Material for this task:

==================================================

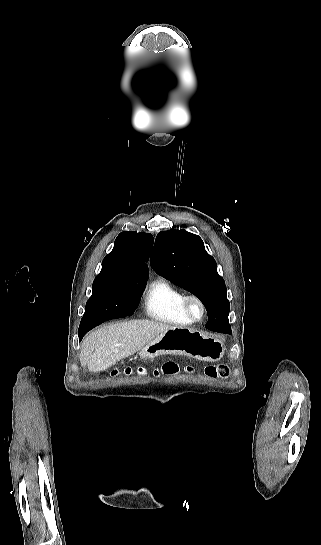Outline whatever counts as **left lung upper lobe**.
I'll list each match as a JSON object with an SVG mask.
<instances>
[{"label": "left lung upper lobe", "instance_id": "obj_1", "mask_svg": "<svg viewBox=\"0 0 321 545\" xmlns=\"http://www.w3.org/2000/svg\"><path fill=\"white\" fill-rule=\"evenodd\" d=\"M150 263L159 275L198 297L206 310L229 314L225 282L198 235L176 229L160 232Z\"/></svg>", "mask_w": 321, "mask_h": 545}]
</instances>
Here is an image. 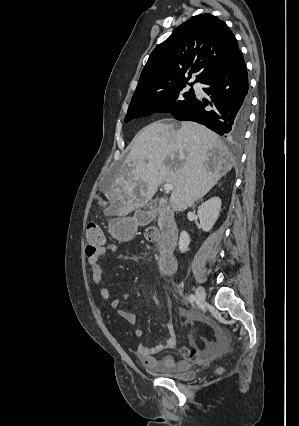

==================================================

Problem description:
For this exercise, transcribe the entries above exactly, without any pictures.

Problem solution:
Outline whatever counts as **left lung upper lobe**.
I'll list each match as a JSON object with an SVG mask.
<instances>
[{"label": "left lung upper lobe", "instance_id": "obj_1", "mask_svg": "<svg viewBox=\"0 0 321 545\" xmlns=\"http://www.w3.org/2000/svg\"><path fill=\"white\" fill-rule=\"evenodd\" d=\"M150 263L159 275L198 297L206 310L229 314L225 282L198 235L176 229L160 232Z\"/></svg>", "mask_w": 321, "mask_h": 545}]
</instances>
Here is an image. 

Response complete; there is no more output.